Overview of a GT200
As a computation device, the GT200 is a multi-core chip organized in a two level hierarchy that focuses primarily on achieving high compute throughput on data parallel workloads by sacrificing single-thread performance and execution latency. This is in contrast to general purpose processors which focus primarily on single-thread performance and execution and communication latency, with a secondary focus on high compute throughput.
A single GT200 is composed of 10 Thread Processing Clusters (TPC), which form the first level in the hierarchy. At the lower level, each TPC is further made up of 3 Streaming Multiprocessors (SM) or Thread Processor Arrays (TPAs), plus a texture pipeline, which serves as the memory pipeline for each group of 3 SMs. Each SM loosely corresponds to a core in a modern microprocessor with 8-wide SIMD; each SM has its own front-end, complete with instruction fetch, decode and issue logic, and execution units, etc. although note that the memory pipeline is shared across each TPC. Figure 4 below shows a high level architectural overview of the GT200 and its predecessor, the G80. The major differences which are called out in this diagram are that the G80 has 8 TPCs and 2 SMs per TPC, for a total of 16 SMs per chip versus 30 SMs spread across 10 TPCs for the GT200.

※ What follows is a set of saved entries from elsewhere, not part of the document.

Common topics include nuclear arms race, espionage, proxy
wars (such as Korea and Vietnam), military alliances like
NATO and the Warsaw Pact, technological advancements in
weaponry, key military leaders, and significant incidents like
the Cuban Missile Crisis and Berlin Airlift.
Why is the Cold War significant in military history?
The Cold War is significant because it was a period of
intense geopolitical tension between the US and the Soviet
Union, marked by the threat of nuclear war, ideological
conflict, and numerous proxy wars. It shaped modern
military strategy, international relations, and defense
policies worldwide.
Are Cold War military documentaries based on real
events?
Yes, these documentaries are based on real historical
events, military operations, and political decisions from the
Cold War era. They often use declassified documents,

Figure 4 – GT200 and G80 Architectures
At this point, things can be a bit confusing. The CPU and GPU world have somewhat different terminology that can be slightly confusing, especially once NVIDIA or ATI’s marketing departments have been thrown into the mix. NVIDIA and ATI like to call their execution units (ALUs/FPUs) ‘cores’, so that they can claim to have hundreds of cores (this is complicated by the fact that NVIDIA’s ‘cores’ run at twice the frequency of ATI’s, making comparisons difficult). In reality, GPUs have more like tens of cores, but are able to provide more computate power by using vectors, which lower the amount of control overhead per computation. NVIDIA’s diagrams of the G80 and GT200 go a bit beyond Figure 4 and subdivide each SM into 8 Thread Processors, Streaming Processors (SP) or Shader Cores (depending on who you are talking to). However, it is clear that Stream Processors in NVIDIA’s terminology are not truly independent processor cores. Each SP has a register file (at least a portion of one) and an independent instruction pointer, but the SPs lack a complete front-end that can fetch and schedule instructions independently. In that regard, the SPs most closely correspond to an issue pipeline in a modern multi-threaded CPU.

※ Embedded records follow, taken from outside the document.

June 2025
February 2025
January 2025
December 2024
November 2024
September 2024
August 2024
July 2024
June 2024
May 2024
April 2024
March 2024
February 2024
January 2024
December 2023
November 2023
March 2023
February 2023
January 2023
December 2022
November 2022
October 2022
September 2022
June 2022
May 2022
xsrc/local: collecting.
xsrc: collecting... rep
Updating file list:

The GPU work distribution unit (or global block scheduler) manages coarse grained parallelism at the thread block level across the whole chip. When a CUDA kernel is started, information for a grid is sent from the host CPU to the GPU. The work distribution unit reads this information and issues the constituent thread blocks to SMs with available capacity. The work distribution unit issues thread blocks in a round-robin fashion to SMs which have sufficient resources to execute it. Some of the factors that are accounted for are the kernel’s demand for threads per block, shared memory per block, registers per thread, thread and block state requirements, and the current availability of those resources in each SM. The end goal of the work distributor is to uniformly distribute threads across the SMs to maximize the parallel execution opportunities.